• TASK TO CARRY OUT: Run through the records and, wherever a line holds the word "venkovních", return that line.

• DATASET:

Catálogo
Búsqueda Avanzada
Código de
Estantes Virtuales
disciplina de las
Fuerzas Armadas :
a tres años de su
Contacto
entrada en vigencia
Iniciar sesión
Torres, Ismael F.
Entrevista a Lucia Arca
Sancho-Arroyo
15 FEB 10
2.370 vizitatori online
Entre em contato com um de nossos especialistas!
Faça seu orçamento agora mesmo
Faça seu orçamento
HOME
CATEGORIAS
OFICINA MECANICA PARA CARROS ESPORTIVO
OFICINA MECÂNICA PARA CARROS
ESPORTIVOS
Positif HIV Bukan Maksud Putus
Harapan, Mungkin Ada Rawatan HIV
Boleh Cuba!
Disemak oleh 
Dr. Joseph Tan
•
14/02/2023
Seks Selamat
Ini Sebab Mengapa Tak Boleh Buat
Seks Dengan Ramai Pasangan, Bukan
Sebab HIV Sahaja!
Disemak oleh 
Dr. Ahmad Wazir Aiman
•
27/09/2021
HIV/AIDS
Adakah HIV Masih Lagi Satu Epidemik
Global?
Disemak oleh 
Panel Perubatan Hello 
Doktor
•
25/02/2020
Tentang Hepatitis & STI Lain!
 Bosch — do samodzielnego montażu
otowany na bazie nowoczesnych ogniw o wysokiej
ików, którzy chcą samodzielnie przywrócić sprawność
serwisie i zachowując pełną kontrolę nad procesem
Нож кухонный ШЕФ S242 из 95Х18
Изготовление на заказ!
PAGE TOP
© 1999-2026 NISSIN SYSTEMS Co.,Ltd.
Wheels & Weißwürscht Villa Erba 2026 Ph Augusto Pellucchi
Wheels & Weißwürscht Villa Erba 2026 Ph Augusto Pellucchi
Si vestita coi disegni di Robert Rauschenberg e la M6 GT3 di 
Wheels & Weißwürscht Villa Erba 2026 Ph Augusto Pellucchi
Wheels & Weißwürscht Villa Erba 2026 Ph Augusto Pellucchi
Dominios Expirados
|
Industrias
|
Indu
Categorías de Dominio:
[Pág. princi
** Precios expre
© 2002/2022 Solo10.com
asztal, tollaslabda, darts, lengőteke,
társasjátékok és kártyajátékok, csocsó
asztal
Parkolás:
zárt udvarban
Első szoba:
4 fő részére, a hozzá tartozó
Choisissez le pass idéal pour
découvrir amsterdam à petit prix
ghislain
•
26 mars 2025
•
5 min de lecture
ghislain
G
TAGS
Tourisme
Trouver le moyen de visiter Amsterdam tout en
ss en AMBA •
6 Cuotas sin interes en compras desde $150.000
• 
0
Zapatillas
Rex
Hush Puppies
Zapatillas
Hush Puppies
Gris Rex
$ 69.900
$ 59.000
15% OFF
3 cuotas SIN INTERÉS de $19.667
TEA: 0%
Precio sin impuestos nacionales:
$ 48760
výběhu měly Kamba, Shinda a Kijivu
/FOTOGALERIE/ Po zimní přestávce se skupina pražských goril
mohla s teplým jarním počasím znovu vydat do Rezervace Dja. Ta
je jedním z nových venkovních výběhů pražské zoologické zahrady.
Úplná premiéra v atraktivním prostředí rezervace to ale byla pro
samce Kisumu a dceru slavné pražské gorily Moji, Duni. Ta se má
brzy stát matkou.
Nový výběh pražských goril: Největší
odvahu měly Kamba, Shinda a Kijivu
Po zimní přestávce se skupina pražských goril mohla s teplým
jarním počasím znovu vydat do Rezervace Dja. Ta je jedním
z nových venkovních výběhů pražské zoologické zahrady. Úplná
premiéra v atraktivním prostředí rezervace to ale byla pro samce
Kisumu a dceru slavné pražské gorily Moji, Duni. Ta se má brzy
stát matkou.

• WRITTEN ANSWER:
je jedním z nových venkovních výběhů pražské zoologické zahrady.
z nových venkovních výběhů pražské zoologické zahrady. Úplná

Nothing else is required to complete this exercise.